What my experience in the Nordics has taught me.
What my experience in the Nordic IT world has taught me.

What my experience in the Nordics has taught me.



 

 

Scandinavia as a Lesson

 

With the vast majority of infrastructures now outsourced, you can see into the future of technology deployment in unique ways. My decade and more in Scandinavia has taught me a lot about speed, change and growth. But even more significantly, being here has allowed me to see into the future of business in a unique way – as an act of value creation underpinned by technology.

This may sound mundane but is in fact revolutionary when one considers the grand narrative of the technology industry to date. Reflected in Steve Jobs’ famous encouragement to “dent the universe”, technology people have seen themselves at the forefront of change for decades. The paradigm behind this self-assertion is that business lags continually behind technology change and must always hurry to catch up and renew itself.

That may be so as a product manufacturer and will certainly serve to promote the manufacturer’s own vision. But as services transform what was once a hardware product agenda, the time is long overdue to revise the foundation myth of the geeks.

 

The truth, as any business executive will attest, is that business changes far faster than any technology, and that it is technology rather than business that must race to continuously catch up. A product by its nature is a complete object, revised continuously as it may be. A service is never ‘over’ and is always changing dynamically in end-client action. Quo vadis technology makers- where to next?

 

Technology as a Story

 

This is what Scandinavia has taught me – how to view technology as a business proposition first and foremost, and how to put business first in the technology sales scenario. And by business, I do not mean the tech maker’s business. When one does this, a stunning realization occurs – it is not the technology that ever matters – it is always the usage pattern and the actual deployment issues that surround that pattern.

 

If technology were a story, you would now replace tech as the hero with the customer’s own business. Consider service providers. Believe it or not, service providers represent the strategic future of technology utilization as on-premise deployment withers rapidly away and global cloud services assume ever greater commodity market share. If tech providers saw the future more from a service provider’s point of view, their obsession with cost effectiveness – even lifecycle cost effectiveness – would be balanced with an even greater obsession with speed and client risk. Because from a customer’s perspective, cost is merely one type of core value, and by no means the chief one.

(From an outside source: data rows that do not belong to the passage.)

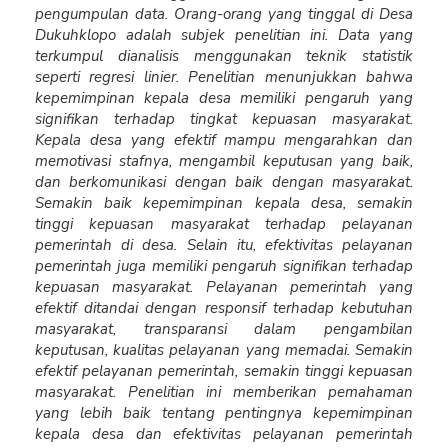
pengumpulan data. Orang-orang yang tinggal di Desa
Dukuhklopo adalah subjek penelitian ini. Data yang
terkumpul dianalisis menggunakan teknik statistik
seperti regresi linier. Penelitian menunjukkan bahwa
kepemimpinan kepala desa memiliki pengaruh yang
signifikan terhadap tingkat kepuasan masyarakat.
Kepala desa yang efektif mampu mengarahkan dan
memotivasi stafnya, mengambil keputusan yang baik,
dan berkomunikasi dengan baik dengan masyarakat.
Semakin baik kepemimpinan kepala desa, semakin
tinggi kepuasan masyarakat terhadap pelayanan
pemerintah di desa. Selain itu, efektivitas pelayanan
pemerintah juga memiliki pengaruh signifikan terhadap
kepuasan masyarakat. Pelayanan pemerintah yang
efektif ditandai dengan responsif terhadap kebutuhan
masyarakat, transparansi dalam pengambilan
keputusan, kualitas pelayanan yang memadai. Semakin
efektif pelayanan pemerintah, semakin tinggi kepuasan
masyarakat. Penelitian ini memberikan pemahaman
yang lebih baik tentang pentingnya kepemimpinan
kepala desa dan efektivitas pelayanan pemerintah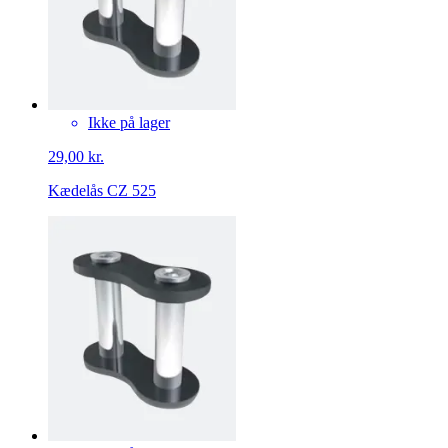
Ikke på lager
29,00 kr.
Kædelås CZ 525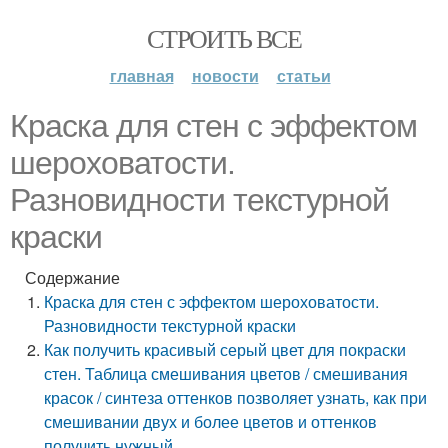
СТРОИТЬ ВСЕ
главная
новости
статьи
Краска для стен с эффектом
шероховатости.
Разновидности текстурной
краски
Содержание
Краска для стен с эффектом шероховатости.
Разновидности текстурной краски
Как получить красивый серый цвет для покраски
стен. Таблица смешивания цветов / смешивания
красок / синтеза оттенков позволяет узнать, как при
смешивании двух и более цветов и оттенков
получить нужный.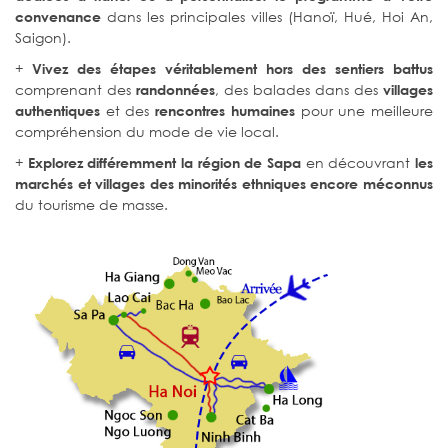
dans les principales villes (Hanoï, Hué, Hoi An,
convenance
Saigon).
+
Vivez des étapes véritablement hors des sentiers battus
comprenant des
, des balades dans des
randonnées
villages
et des
pour une meilleure
authentiques
rencontres humaines
compréhension du mode de vie local.
+
en découvrant
Explorez différemment la région de Sapa
les
marchés et villages des minorités ethniques encore méconnus
du tourisme de masse.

Speed in technology utilization is a greater kind of value, and indeed bears a deep relationship to end cost. But above and beyond technology cost and time lies the entire arena of risk, and by this I mean risk.

 

Technology is not only a risk to the customer’s business (think data security, business continuity etc), it is also a key lever to eradicate risk from the client’s business strategy. This is why manufacturers must think like service providers, and why technology providers must help service providers in the existing market evolve into true business partners and .

 

 

Service Integration as a Future

 

As on-premise deployment shrinks and vanishes – and analysts have already shown us that it will fall to meet rising service provision scenarios in the next year or two – service providers themselves can seize a strategic opportunity to redefine their role with end-customers as partners and integrators. It is precisely this vision of technology as a platform for business change – and service provision as an evolving curve towards service integration – that my time in Scandinavia has allowed me. From a Fujitsu point of view that means far more than simply addressing a new sales channel.

 

For a manufacturer and service partner like Fujitsu it means regarding infrastructure service providers as true business partners and supplying them with viable and actionable strategies of evolution with their own clients. We call this ‘de-risking’ your growth, and it is even better understood as turning technology into an enabler instead of an obstacle. That means everything from storage to applications is dynamically provided to drive the business, and anything that hinders that – such as vendor lock-in – is uprooted and removed. If business comes first – and indeed it always has – technology must follow the dictates of business change.

 

 

Fujitsu as a Growth Partner

 

It also means the actual business growth of the end customer is shared as the ultimate vision of both service provider/integrator and technology supplier. This is a business-driven vision of technology utilization which focuses just as much on commercial chemistry as it does on technical specifications. In this scenario, cost, speed and risk are intricately involved – with the emphasis on technology efficiently reducing and eliminating business risk. As a German professional in a Nordic context, I have been able to complement my business culture’s emphasis on planning and security with this culture’s instinct for adaptive pragmatism. In fact, the on-premise paradigm is facing huge reduction if not extinction, as partnered technology scenarios explode. In this equation it is the service provider that stands to gain – if they can quickly evolve to a partner capable of integrating those services for clients. De-risking growth for the ultimate customer involves straight-through thinking all the way back to the infrastructure manufacturer –  and means no one ‘dents the universe’ on their own. As data drives the world economy and data centers are the factories of the twenty-first century, the revolution in industry thinking is a paradigm shift in partnership.

 

Technology can never be an end is itself, just as data without insight is useless. As the data infrastructures of the future are increasingly delivered on a serviced basis, business rationale will replace the technology agenda across the board. This is a good thing for end customers, for service providers, for the technology maker.

 

In my own small way, I’ve been given a glimpse into that future, and it works. In fact, it works better all round for all. Instead of a world of competing agendas between customers, service providers and tech makers, it represents a world where business success for one means shared success for all. By turning technology sales into business strategies for all, tech is shared serves a much greater vision of .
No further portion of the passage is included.